Producing milk from grass had become a key aspect of the business, but Hughes found that his Holstein Friesian cows weren’t ticking all the boxes when it came to a grass-based system.

Prior to the change over, the Summerhill-based farmer was running over 100 cows on a 30ha milking platform and he faced a dilemma: change the cow or change the system?

I was faced with two options: increase the amount of meal I fed to the Holstein Friesians and move away from grass or change to a crossbred herd.

And Hughes choose the latter adding that poor fertility played a key role in his decision.

“Fertility was the single biggest issue I had, the herd had a 30% empty rate before the change to a crossbred herd.

“If that wasn’t corrected, no matter what level of output or milk sales you achieve, the business isn’t sustainable,” he said.

A crossbred heifer on the point of calving
A crossbred heifer on the point of calving

Happy with a crossbred herd

“The crossbred cow suits my system – a low-input, grass-based system – and when I look back at where the herd has came from I would never go back,” he said.

My target is to have a 500-520kg cow, producing 500kg of Milk Solids from 500kg of concentrate input.

“The cows did about 420kg of Milk Solids each last year on 250-260kg of concentrate input and I am planning to use a little bit more concentrate this year.

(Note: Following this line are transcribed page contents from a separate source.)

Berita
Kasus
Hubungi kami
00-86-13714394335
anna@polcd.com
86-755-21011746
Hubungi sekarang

70% of the crossbred cows will calve in just three weeks
70% of the crossbred cows will calve in just three weeks

Touching on the fertility performance, Hughes said this area has been excellent.

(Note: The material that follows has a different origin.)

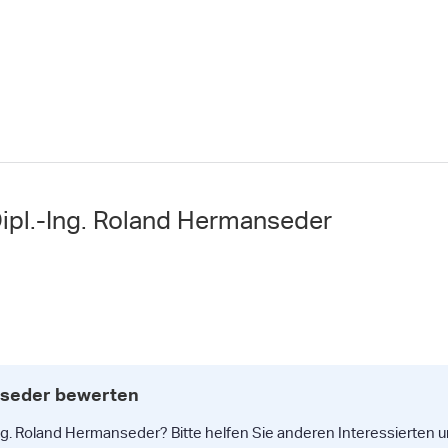
Dipl.-Ing. Roland Hermanseder
anseder bewerten
ng. Roland Hermanseder? Bitte helfen Sie anderen Interessierten u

“Just over 70% of the cows will calve down in three weeks and only 5.5% of the cows were empty after 12 weeks of breeding last spring.

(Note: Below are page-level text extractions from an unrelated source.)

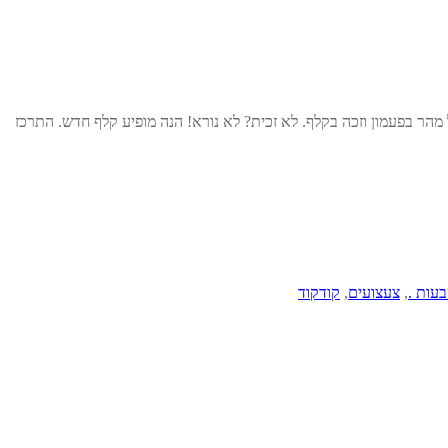
הר בפעמון וזכה בקלף. לא זכית? לא נורא! הנה מופיע קלף חדש. התרכז
עות .
,
צעצועים
,
קודקוד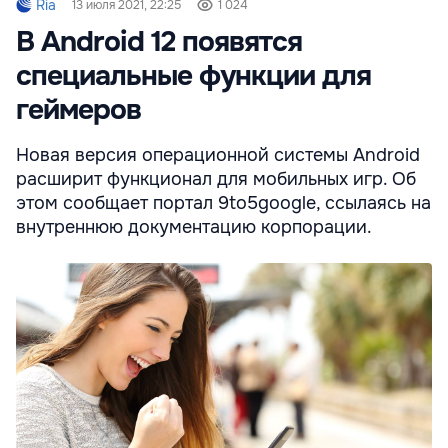
Ria
13 июля 2021, 22:25
1 024
В Android 12 появятся
специальные функции для
геймеров
Новая версия операционной системы Android
расширит функционал для мобильных игр. Об
этом сообщает портал 9to5google, ссылаясь на
внутреннюю документацию корпорации.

“Because there is such a low replacement rate, as only 5.5% of the cows were empty, I need to bring in very few heifers to maintain numbers.

“This keeps the management of the system simple, as there is only one group of cows, a small group of replacement heifers and a group of calves,” he said.

Jarlath Hughes and some of his crossbred cows
Jarlath Hughes and some of his crossbred cows

Where to go with a crossbred herd?

Many farmers may find it difficult to choose what bulls to use on their crossbred cows, but Hughes has his mind made up on this years bulls already, which include a number of Kiwi Cross Sires.

“I chose bulls that have been proven under Irish or New Zealand conditions.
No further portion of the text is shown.